(Recorded data)

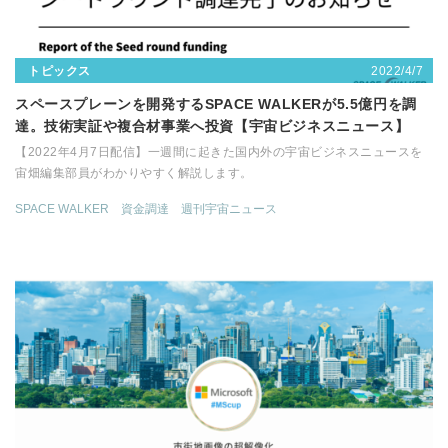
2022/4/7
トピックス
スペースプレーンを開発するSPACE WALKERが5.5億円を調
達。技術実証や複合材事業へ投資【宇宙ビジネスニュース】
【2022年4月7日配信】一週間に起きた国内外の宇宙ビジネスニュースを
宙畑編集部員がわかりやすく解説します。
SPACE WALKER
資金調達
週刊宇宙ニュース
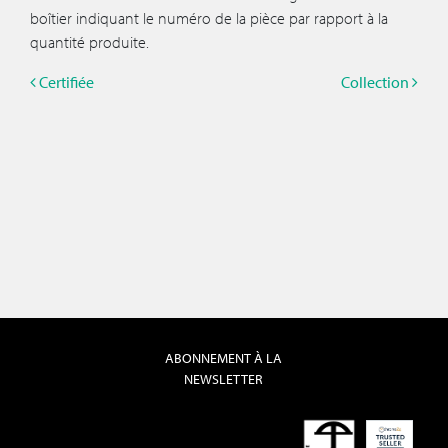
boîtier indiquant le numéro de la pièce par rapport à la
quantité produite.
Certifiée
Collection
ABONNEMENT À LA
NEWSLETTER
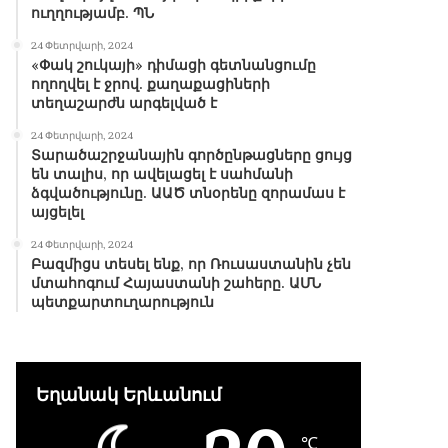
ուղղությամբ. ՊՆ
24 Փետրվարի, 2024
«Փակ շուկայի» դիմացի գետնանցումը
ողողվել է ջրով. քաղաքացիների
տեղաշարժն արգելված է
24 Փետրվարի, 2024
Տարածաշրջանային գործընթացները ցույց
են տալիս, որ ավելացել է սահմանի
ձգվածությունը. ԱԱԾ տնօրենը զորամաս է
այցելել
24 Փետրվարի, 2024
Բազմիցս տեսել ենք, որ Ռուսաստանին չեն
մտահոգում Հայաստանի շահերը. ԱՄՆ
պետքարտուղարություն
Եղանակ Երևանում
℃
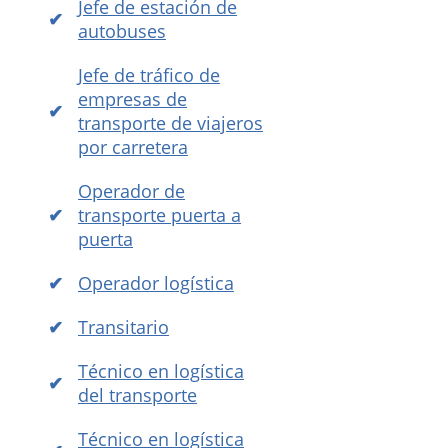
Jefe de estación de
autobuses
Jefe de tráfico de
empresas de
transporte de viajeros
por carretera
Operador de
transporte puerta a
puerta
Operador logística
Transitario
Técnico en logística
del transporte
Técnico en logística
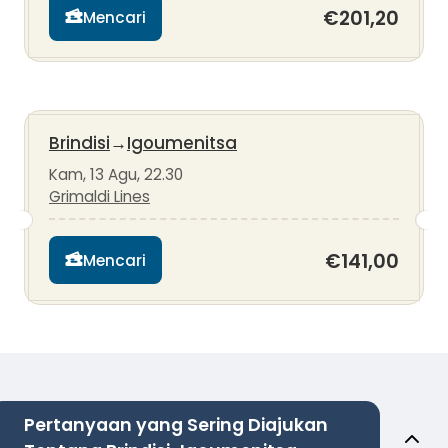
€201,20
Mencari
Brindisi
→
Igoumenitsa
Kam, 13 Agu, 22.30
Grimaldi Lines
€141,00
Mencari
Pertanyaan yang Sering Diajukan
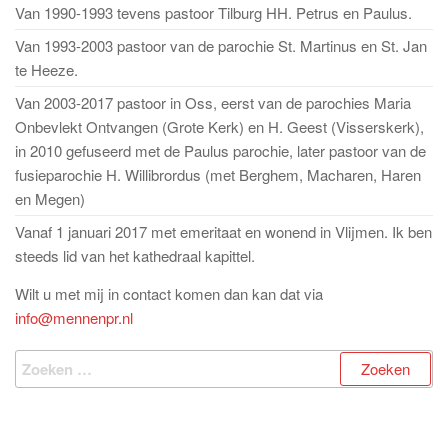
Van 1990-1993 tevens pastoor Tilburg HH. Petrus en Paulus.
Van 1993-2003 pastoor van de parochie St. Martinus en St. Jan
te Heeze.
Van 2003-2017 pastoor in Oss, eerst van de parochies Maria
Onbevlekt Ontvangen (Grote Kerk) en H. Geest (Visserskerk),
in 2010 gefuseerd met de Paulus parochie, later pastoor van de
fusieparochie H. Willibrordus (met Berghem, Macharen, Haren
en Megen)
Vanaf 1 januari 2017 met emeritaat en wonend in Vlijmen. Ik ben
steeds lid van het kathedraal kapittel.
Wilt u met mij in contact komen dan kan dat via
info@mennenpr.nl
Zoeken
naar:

(End Recorded data)
(Recorded data)

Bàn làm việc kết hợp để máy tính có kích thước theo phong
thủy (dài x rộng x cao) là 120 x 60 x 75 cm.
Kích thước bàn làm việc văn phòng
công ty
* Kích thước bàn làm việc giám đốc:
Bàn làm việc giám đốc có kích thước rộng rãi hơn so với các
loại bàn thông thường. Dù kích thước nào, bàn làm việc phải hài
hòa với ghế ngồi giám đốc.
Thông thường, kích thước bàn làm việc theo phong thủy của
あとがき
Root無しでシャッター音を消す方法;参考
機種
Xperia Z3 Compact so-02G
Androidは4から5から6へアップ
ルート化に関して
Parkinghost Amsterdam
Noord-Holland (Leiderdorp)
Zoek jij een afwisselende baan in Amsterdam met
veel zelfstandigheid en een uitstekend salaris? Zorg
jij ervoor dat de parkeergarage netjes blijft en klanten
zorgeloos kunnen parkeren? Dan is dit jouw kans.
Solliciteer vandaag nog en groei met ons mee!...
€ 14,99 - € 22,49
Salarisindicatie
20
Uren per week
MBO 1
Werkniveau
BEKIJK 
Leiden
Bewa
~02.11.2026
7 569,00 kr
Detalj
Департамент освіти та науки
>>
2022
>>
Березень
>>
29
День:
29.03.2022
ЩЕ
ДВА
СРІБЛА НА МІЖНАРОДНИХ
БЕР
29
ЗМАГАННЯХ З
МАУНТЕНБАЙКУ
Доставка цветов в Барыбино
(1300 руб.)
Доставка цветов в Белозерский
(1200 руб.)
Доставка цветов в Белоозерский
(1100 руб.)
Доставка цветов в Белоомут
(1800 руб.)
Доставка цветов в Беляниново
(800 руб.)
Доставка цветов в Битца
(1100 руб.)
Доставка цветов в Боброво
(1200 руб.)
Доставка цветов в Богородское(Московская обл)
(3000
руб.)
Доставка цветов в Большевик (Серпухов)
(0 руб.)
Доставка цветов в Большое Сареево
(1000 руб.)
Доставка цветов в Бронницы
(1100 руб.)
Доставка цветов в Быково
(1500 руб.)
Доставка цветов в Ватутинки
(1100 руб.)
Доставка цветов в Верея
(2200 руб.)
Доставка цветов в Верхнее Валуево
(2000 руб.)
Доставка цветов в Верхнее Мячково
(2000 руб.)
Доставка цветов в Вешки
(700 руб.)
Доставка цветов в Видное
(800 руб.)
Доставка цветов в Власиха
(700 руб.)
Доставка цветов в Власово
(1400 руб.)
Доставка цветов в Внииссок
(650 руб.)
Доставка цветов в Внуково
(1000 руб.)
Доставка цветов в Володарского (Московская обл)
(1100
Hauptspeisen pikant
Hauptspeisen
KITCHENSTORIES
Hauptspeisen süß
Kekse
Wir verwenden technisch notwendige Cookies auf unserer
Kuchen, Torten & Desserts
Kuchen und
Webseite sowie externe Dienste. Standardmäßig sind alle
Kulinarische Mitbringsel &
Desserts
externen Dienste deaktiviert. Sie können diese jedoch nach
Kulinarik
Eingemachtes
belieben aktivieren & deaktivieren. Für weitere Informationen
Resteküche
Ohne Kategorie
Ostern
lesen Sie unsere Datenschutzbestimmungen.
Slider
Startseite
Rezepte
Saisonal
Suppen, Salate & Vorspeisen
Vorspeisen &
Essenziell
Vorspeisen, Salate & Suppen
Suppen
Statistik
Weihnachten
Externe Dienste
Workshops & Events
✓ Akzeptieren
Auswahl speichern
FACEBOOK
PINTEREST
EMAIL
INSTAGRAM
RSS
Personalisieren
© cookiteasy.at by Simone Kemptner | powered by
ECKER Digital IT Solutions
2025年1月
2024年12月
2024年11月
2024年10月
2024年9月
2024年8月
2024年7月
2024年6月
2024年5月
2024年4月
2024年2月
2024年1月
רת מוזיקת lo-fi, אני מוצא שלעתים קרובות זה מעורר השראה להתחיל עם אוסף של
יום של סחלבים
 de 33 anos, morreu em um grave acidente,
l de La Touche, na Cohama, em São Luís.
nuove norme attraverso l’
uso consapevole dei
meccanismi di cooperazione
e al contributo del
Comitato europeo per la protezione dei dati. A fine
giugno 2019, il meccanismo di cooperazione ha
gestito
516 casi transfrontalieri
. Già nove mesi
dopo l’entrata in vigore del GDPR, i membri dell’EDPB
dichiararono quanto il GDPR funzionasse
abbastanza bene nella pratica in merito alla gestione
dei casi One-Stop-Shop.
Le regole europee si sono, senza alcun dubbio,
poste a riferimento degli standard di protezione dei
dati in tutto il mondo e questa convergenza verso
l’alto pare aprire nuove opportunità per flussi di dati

(End Recorded data)

▶ Instructions for the task
Scan each line of the entries above for the word "thước" and report how many lines contain it, with nothing else.

▶ Problem solution
6